Following the piece, Lerman read some of the correspondence with Harvard Law School that preceded the human rights performance. She was accompanied by a dance piece that featured four performers sitting in chairs facing away from the audience and clasping their backs as they struggled with what seemed to be imprisonment and excruciating physical pain.
Another dancer performed a piece behind them in which he fought to rise but continued to collapse loudly onto the hard floor. This part of the performance dealt with the incomprehensible topic of genocide - its victims and its perpetrators - and was undoubtedly the most tragic.
The dances that followed represented the culmination of the work that made up the two-week residency, during which individual stories and prayers were shared and collected to create gestures and movements.
One especially provoking piece perfectly conveyed the performance's overall purpose. It involved phrases and words taken from past events that comprised Lerman's ongoing project "613 Radical Acts of Prayer." The dancers gathered in separate clusters on the stage and through spoken words, gestures and movements, conveyed personal and ideological struggles. A girl contemplated two different stones, repeating the phrase, "You ask me to choose, but I cannot choose," while another dancer used extravagant and loud gestures as he recited, "It's not radicalism, it's fundamentalism." Simultaneously another dancer organized rags, containing scribbled prayers, on the floor with redundant motions, reading off their contents. As the words and movements overlapped and blended with increasing intensity, the piece began to resemble the chaos of the human mind.

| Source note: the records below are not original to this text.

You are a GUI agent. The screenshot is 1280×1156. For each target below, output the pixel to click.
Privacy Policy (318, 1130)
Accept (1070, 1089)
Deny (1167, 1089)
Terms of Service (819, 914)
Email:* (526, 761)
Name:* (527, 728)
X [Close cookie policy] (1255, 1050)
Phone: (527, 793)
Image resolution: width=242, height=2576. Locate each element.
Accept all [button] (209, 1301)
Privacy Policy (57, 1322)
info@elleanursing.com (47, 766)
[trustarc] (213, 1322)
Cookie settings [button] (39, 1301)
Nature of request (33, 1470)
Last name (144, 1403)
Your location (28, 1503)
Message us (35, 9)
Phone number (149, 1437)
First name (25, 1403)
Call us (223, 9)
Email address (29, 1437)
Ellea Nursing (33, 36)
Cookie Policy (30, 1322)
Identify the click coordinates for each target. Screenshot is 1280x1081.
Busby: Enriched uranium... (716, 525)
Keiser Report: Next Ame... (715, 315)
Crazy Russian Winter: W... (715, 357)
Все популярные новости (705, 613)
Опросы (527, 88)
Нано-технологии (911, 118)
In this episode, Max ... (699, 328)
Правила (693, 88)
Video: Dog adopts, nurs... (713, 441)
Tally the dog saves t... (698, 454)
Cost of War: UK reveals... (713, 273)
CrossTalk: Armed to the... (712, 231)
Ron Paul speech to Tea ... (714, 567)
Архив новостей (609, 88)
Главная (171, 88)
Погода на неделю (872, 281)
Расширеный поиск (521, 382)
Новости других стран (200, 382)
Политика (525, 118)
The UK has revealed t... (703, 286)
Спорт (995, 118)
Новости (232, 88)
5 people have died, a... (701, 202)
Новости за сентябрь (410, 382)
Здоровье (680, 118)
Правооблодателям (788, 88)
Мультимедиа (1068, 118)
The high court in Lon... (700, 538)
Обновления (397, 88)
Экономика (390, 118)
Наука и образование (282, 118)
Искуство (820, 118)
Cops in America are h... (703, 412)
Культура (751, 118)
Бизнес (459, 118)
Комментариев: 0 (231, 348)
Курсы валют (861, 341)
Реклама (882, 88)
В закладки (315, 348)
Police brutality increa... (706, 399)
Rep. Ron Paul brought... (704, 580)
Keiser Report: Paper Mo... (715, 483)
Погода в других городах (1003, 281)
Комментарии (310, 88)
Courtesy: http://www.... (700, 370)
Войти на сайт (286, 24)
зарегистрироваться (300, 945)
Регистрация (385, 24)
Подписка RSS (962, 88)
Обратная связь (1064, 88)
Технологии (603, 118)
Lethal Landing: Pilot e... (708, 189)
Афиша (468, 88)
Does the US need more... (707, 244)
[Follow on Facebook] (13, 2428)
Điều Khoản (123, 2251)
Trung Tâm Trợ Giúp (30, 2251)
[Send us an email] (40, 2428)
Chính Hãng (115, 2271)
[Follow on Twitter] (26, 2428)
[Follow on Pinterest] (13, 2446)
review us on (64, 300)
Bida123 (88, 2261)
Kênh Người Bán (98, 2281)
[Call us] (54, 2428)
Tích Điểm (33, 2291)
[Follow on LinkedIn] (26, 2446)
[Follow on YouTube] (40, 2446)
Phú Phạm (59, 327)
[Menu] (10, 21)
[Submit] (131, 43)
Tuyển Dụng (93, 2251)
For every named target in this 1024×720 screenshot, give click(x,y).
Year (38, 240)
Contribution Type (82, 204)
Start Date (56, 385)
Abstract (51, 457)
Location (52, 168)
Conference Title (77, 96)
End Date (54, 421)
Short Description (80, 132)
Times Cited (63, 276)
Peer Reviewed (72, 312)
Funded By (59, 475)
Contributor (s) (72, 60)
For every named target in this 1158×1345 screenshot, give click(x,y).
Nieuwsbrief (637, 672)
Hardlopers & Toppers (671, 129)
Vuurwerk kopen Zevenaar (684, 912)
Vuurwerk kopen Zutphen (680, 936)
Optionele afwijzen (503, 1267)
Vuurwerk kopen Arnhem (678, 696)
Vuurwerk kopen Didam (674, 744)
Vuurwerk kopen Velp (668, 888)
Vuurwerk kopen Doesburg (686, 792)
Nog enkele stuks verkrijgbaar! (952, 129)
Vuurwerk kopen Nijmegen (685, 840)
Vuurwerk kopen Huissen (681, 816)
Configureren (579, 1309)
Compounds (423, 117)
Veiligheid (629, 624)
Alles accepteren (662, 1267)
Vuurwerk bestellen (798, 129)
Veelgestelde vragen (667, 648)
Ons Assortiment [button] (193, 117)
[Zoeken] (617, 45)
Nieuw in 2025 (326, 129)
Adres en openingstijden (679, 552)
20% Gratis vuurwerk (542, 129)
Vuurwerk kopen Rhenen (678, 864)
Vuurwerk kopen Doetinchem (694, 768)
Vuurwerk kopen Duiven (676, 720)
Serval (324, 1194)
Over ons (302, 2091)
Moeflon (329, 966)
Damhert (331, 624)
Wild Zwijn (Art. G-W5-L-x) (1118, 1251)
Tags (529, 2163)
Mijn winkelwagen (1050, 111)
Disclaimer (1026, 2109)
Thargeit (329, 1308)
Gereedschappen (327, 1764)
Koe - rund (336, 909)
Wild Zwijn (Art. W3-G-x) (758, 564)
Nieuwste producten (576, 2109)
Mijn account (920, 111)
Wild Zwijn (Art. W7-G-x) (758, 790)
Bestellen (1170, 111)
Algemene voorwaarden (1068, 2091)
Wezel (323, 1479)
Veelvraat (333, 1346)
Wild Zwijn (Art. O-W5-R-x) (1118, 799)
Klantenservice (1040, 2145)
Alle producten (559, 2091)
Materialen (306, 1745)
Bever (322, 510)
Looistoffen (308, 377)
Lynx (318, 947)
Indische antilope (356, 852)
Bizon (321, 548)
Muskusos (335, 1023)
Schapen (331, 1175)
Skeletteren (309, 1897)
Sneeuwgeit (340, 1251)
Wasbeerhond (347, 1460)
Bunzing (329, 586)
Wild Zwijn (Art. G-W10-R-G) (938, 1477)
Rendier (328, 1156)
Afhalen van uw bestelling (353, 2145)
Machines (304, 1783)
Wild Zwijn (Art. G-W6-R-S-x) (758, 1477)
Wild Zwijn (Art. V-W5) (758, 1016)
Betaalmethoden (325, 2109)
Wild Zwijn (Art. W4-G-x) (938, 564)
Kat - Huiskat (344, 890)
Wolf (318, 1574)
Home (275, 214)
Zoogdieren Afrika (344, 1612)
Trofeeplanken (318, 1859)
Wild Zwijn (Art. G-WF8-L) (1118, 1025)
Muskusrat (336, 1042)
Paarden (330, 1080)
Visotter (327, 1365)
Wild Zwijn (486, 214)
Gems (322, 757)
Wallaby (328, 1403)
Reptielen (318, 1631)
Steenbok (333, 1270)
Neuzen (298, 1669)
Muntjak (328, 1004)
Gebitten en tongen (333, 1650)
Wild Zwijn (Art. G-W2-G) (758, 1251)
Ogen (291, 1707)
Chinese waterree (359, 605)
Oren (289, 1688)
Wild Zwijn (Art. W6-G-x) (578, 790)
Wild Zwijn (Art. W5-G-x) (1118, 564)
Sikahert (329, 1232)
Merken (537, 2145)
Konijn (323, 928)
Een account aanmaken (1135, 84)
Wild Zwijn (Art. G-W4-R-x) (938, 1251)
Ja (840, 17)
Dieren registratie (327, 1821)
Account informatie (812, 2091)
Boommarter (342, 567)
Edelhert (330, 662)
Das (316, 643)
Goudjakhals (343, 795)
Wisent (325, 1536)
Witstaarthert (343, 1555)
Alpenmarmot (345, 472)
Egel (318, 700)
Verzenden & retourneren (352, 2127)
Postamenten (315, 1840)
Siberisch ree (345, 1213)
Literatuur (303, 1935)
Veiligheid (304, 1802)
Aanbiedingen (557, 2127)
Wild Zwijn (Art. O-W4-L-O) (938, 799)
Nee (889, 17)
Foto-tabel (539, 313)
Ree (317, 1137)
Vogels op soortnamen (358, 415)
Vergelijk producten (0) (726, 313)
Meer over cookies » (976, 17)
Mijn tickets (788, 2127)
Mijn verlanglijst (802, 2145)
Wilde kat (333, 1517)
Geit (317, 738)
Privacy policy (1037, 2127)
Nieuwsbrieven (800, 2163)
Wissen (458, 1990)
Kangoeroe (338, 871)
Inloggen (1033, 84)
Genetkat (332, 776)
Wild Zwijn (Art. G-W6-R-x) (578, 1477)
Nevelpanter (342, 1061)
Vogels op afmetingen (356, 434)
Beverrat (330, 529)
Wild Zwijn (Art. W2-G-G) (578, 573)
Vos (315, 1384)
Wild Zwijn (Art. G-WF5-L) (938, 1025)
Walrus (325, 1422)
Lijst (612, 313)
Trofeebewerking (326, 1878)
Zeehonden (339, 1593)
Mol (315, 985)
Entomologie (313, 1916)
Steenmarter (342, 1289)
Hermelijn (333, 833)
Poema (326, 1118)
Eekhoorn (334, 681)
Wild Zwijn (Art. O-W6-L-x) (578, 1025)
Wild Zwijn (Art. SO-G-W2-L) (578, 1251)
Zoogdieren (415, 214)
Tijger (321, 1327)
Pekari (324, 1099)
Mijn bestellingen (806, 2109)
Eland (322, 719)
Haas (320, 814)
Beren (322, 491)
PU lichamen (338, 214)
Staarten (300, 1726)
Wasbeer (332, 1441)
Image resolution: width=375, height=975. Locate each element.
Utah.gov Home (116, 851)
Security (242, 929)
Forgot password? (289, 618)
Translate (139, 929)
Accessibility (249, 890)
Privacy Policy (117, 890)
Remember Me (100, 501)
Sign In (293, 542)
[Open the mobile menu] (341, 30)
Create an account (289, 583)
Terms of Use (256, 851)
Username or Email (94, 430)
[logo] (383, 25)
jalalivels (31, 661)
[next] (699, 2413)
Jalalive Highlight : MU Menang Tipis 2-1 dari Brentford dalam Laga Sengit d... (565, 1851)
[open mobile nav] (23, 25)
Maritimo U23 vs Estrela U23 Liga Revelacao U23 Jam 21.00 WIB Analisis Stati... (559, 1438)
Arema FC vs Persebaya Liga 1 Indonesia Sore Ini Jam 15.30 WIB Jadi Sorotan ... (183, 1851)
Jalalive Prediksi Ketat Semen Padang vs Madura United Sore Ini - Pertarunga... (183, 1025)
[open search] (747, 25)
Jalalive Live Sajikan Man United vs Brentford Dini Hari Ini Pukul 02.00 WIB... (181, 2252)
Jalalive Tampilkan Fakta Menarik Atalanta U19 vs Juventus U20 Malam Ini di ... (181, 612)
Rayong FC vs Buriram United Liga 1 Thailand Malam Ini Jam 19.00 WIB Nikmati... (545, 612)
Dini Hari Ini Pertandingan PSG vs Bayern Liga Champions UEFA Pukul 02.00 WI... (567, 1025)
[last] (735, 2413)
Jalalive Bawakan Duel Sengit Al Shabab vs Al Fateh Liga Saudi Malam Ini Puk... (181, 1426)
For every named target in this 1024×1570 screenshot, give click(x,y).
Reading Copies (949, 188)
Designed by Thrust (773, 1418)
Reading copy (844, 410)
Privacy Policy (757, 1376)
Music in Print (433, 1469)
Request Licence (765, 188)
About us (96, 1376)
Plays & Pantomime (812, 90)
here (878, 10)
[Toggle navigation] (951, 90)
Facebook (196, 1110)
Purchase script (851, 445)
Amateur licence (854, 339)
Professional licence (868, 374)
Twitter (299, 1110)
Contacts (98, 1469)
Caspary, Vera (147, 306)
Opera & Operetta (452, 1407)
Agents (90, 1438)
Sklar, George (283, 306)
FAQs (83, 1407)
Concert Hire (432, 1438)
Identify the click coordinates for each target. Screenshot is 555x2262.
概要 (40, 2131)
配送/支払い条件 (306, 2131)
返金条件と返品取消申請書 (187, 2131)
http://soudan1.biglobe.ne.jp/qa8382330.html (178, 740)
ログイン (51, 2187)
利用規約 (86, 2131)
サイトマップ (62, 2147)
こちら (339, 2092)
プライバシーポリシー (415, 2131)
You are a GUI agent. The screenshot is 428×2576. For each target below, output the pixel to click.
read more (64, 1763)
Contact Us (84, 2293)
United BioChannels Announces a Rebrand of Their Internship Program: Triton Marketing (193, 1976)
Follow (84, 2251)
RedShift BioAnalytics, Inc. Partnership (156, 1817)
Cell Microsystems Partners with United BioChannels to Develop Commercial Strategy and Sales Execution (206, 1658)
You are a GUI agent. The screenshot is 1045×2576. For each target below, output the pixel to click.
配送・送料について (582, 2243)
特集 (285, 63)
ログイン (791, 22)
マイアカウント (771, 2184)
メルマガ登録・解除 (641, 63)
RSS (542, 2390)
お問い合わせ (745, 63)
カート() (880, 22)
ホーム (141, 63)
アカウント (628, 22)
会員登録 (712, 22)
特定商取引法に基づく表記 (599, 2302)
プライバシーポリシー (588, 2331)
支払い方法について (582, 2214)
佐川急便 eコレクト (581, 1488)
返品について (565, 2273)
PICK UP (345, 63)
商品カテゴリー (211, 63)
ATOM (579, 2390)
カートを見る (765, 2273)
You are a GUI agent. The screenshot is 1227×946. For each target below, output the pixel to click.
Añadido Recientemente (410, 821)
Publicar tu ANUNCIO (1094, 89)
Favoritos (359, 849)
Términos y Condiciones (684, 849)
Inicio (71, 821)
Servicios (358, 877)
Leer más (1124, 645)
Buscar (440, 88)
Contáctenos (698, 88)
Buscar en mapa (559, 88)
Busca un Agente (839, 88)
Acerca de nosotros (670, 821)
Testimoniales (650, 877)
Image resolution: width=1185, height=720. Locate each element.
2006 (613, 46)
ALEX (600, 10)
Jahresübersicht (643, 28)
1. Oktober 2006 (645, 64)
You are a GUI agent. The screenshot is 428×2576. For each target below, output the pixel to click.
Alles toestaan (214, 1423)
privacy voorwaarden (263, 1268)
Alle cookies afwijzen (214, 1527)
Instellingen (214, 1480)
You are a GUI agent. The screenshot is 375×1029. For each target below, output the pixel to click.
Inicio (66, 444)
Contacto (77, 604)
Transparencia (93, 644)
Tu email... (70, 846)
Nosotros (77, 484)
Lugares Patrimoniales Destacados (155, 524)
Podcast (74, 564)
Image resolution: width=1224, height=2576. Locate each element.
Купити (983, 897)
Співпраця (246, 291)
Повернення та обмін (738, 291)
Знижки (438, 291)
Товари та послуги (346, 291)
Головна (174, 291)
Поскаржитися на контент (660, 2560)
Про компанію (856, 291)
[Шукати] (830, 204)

The other pieces appeared more as memoirs. A male dancer spoke of the ultimate college challenge - choosing a major. Starting off with political science, he worked his way down the list to literary arts, getting a few laughs from the audience in an otherwise serious performance.
Another performer sang fragments of gospel songs as he recounted a day he found his family singing in tears. In an upbeat part of the performance, younger girls described their houses - from their bedrooms and living rooms to flat-screen TVs and stuffed animals - as they step-danced around benches dispersed on the stage.
At times synchronized and at times chaotic, the dances juxtaposed individual prayer and inner struggle with social action and collective solidarity.
The show's attempt to cover a wide range of themes in a short period of time was both its weakness and its strength. With such a strong emphasis on storytelling, the show became slightly melodramatic.
But overall, the performance gripped and inspired viewers, demonstrating that anyone's story is worth being told. As Lerman frequently says, "Everyone can dance."